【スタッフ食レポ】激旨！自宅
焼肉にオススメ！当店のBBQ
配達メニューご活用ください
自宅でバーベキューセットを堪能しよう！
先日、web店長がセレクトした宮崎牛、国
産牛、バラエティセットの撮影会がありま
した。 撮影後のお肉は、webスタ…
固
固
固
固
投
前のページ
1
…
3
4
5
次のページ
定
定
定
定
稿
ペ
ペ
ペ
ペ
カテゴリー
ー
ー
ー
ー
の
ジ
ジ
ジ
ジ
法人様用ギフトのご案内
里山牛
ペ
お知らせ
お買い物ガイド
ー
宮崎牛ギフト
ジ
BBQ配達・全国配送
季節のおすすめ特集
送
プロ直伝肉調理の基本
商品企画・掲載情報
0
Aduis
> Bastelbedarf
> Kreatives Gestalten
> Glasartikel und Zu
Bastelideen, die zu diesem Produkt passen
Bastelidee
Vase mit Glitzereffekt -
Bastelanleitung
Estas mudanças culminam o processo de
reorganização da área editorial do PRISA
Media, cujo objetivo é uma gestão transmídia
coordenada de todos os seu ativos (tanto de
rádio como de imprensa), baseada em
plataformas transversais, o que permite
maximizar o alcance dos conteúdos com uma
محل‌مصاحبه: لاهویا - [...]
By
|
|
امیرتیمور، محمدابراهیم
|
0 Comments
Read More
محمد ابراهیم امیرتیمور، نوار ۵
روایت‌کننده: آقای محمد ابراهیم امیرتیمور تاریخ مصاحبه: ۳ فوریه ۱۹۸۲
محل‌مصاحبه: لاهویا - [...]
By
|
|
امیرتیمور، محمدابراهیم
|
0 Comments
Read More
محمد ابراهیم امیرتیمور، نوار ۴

==

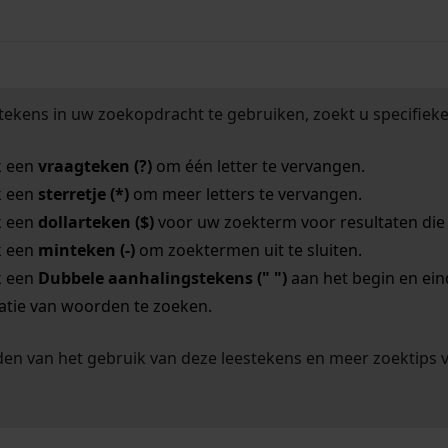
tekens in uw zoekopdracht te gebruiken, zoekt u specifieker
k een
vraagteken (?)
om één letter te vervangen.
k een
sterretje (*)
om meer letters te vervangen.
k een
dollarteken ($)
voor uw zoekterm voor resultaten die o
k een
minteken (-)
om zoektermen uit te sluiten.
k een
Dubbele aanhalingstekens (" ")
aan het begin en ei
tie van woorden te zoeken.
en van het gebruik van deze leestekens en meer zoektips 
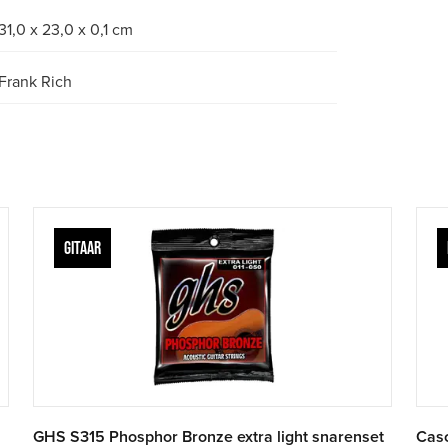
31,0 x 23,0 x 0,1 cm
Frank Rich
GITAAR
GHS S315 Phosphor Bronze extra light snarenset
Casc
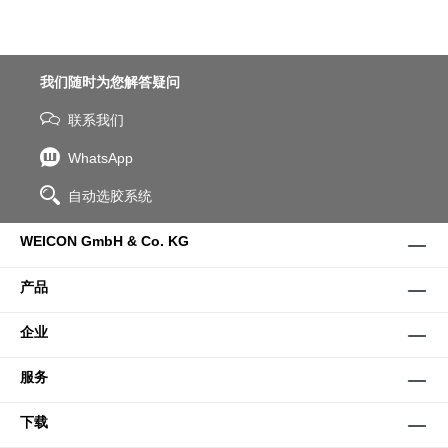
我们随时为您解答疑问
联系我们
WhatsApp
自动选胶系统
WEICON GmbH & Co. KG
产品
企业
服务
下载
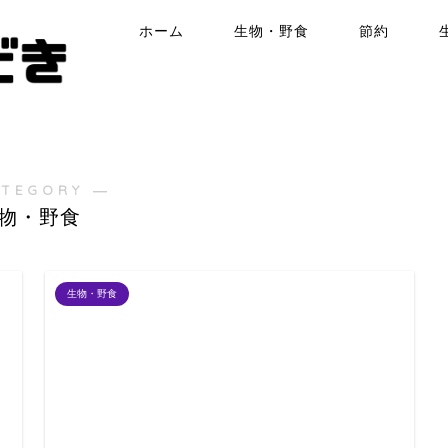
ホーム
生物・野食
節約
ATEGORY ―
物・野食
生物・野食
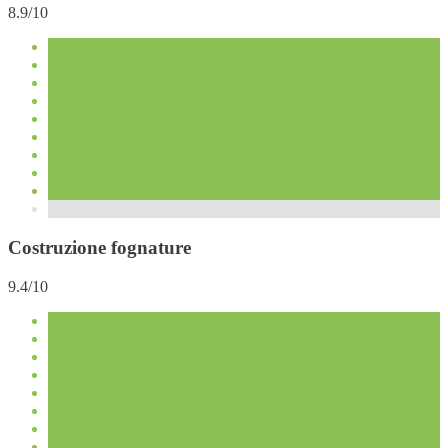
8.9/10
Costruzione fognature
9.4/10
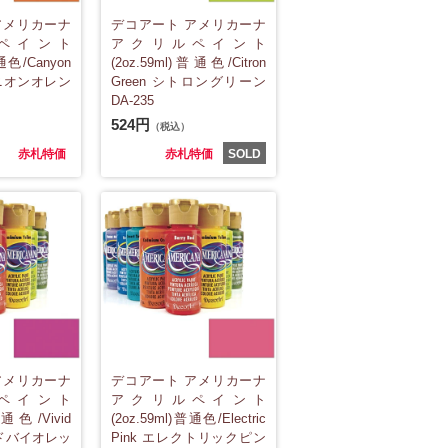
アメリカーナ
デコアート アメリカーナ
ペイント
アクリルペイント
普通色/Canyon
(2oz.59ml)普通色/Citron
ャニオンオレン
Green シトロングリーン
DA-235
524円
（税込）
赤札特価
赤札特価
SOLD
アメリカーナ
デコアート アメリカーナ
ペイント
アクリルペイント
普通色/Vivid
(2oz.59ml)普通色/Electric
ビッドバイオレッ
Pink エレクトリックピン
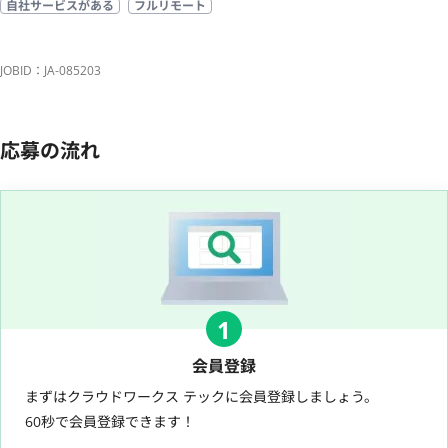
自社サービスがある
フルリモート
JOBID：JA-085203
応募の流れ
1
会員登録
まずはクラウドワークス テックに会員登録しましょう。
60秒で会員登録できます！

_EXERCISE AIM_
Return, from the material above, every line with the word "meer".

_TASK RESPONSE_
om meer letters te vervangen.
en van het gebruik van deze leestekens en meer zoektips 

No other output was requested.